Produce word for word the lines of the data below running from the one that has "a. Sangat setuju" to the one that has "19) Saya cenderung untuk", inclusive, and no others.
START Exercise materials
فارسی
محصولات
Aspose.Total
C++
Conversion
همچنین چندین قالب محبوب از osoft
END Exercise materials
START Exercise materials
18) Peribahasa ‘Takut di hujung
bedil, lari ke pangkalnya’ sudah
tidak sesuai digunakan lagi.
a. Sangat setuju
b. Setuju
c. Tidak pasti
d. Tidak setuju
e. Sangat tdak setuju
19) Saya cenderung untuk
END Exercise materials
_Solution to this problem:_
a. Sangat setuju
b. Setuju
c. Tidak pasti
d. Tidak setuju
e. Sangat tdak setuju
19) Saya cenderung untuk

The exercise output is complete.